The Northville Red is billed as an unpretentious, medium-bodied blend that’s meant to pair with hearty fare. “I’m looking for soft tannins and well-balanced acidity, to make it super-easy drinking,” says Juan Micelli-Martinez, winemaker and general manager at Martha Clara Vineyards, which has more than 100 acres of vines sustainably grown on its estate in Northville. “Like, so easy drinking that you are surprised how quickly you empty the bottle!”

Sounds simple, but like Northville itself, there’s a lot more going on than meets the eye.

At this stage in his winemaking career, Micelli-Martinez could make a decent red blend with his eyes closed. But instead, he decided to put a lot of extra work into this project. The blend is mostly merlot, with cab sauvignon, cab franc, malbec, petit verdot and, in a departure from a traditional Bordeaux-style blend, a little syrah. Each varietal was fermented separately on the skins and allowed to macerate for up to 30 days before pressing. Only the free run was used, then the wine went through malolactic fermentation, was blended, aged for 16 months in French, Hungarian and American oak, racked five times and, lastly, bottled unfiltered and unfined.

It’s got aromas of dried herbs and blackberry/black currants, with a woodsy, earthy note, and has a decent balance of fruit and tannins, with not too much acidity.

The results are true to the winemaker’s intent. It’s got aromas of dried herbs and blackberry/black currants, with a woodsy, earthy note, and has a decent balance of fruit and tannins, with not too much acidity. The year 2010 was an excellent vintage, especially for the region’s favored reds—merlot and cabernet franc—and in this blend the merlot stands out. I had it with a bowl of chili, after a cold, gray day, and it did indeed disappear quickly. This would also be a good summer-grilling red.

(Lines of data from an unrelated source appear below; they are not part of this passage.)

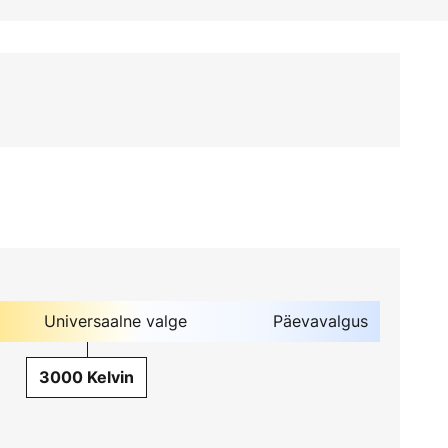
Universaalne valge
Päevavalgus
3000 Kelvin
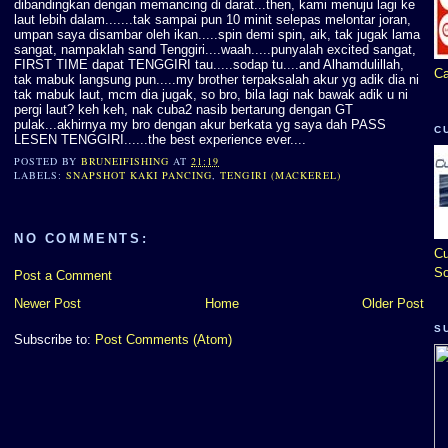
dibandingkan dengan memancing di darat...then, kami menuju lagi ke
laut lebih dalam.......tak sampai pun 10 minit selepas melontar joran,
umpan saya disambar oleh ikan.....spin demi spin, aik, tak jugak lama
sangat, nampaklah sand Tenggiri....waah.....punyalah excited sangat,
FIRST TIME dapat TENGGIRI tau.....sodap tu....and Alhamdulillah,
Ca
tak mabuk langsung pun.....my brother terpaksalah akur yg adik dia ni
tak mabuk laut, mcm dia jugak, so bro, bila lagi nak bawak adik u ni
pergi laut? keh keh, nak cuba2 nasib bertarung dengan GT
pulak...akhirnya my bro dengan akur berkata yg saya dah PASS
C
LESEN TENGGIRI......the best experience ever....
POSTED BY
BRUNEIFISHING
AT
21:19
LABELS:
SNAPSHOT KAKI PANCING
,
TENGIRI (MACKEREL)
NO COMMENTS:
Cu
So
Post a Comment
Newer Post
Home
Older Post
S
Subscribe to:
Post Comments (Atom)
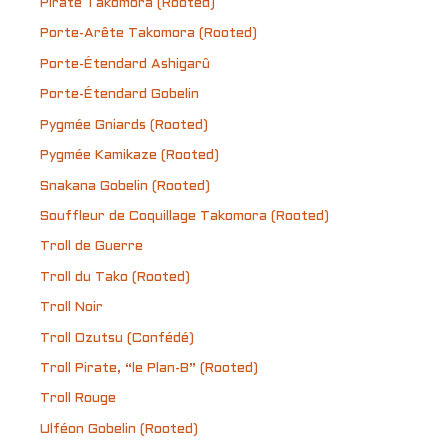
Pirate Takomora (Rooted)
Porte-Arête Takomora (Rooted)
Porte-Étendard Ashigarû
Porte-Étendard Gobelin
Pygmée Gniards (Rooted)
Pygmée Kamikaze (Rooted)
Snakana Gobelin (Rooted)
Souffleur de Coquillage Takomora (Rooted)
Troll de Guerre
Troll du Tako (Rooted)
Troll Noir
Troll Ozutsu (Confédé)
Troll Pirate, “le Plan-B” (Rooted)
Troll Rouge
Ulféon Gobelin (Rooted)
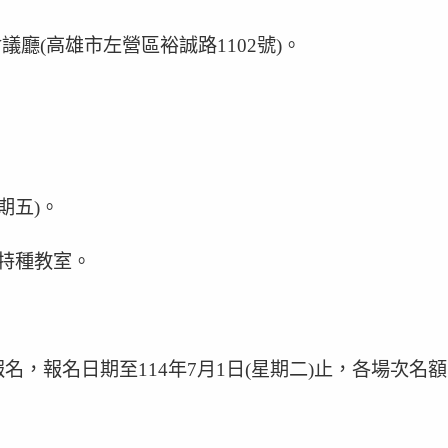
廳(高雄市左營區裕誠路1102號)。
星期五)。
1特種教室。
報名日期至114年7月1日(星期二)止，各場次名額限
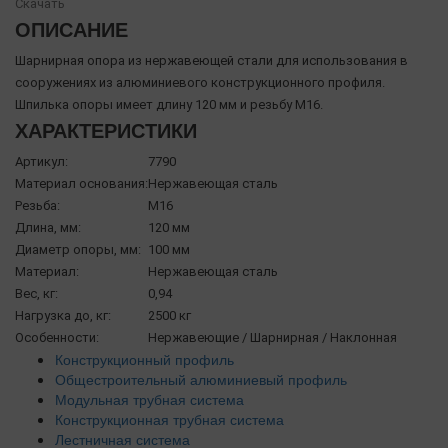
Скачать
ОПИСАНИЕ
Шарнирная опора из нержавеющей стали для использования в
сооружениях из алюминиевого конструкционного профиля.
Шпилька опоры имеет длину 120 мм и резьбу М16.
ХАРАКТЕРИСТИКИ
Артикул:
7790
Материал основания:
Нержавеющая сталь
Резьба:
М16
Длина, мм:
120 мм
Диаметр опоры, мм:
100 мм
Материал:
Нержавеющая сталь
Вес, кг:
0,94
Нагрузка до, кг:
2500 кг
Особенности:
Нержавеющие / Шарнирная / Наклонная
Конструкционный профиль
Общестроительный алюминиевый профиль
Модульная трубная система
Конструкционная трубная система
Лестничная система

And there’s a message in the bottle, as it were.

“The Northville Red is a wine conceived out of a desire to pay homage to the land,” says Micelli-Martinez. “Many of our wineries are on the North Fork [to the east], and I wanted to further designate our ‘piece of dirt.’ I also just think it’s a pretty cool name for a wine. It would be neat to see more wines named after specific geographical areas on the North Fork.”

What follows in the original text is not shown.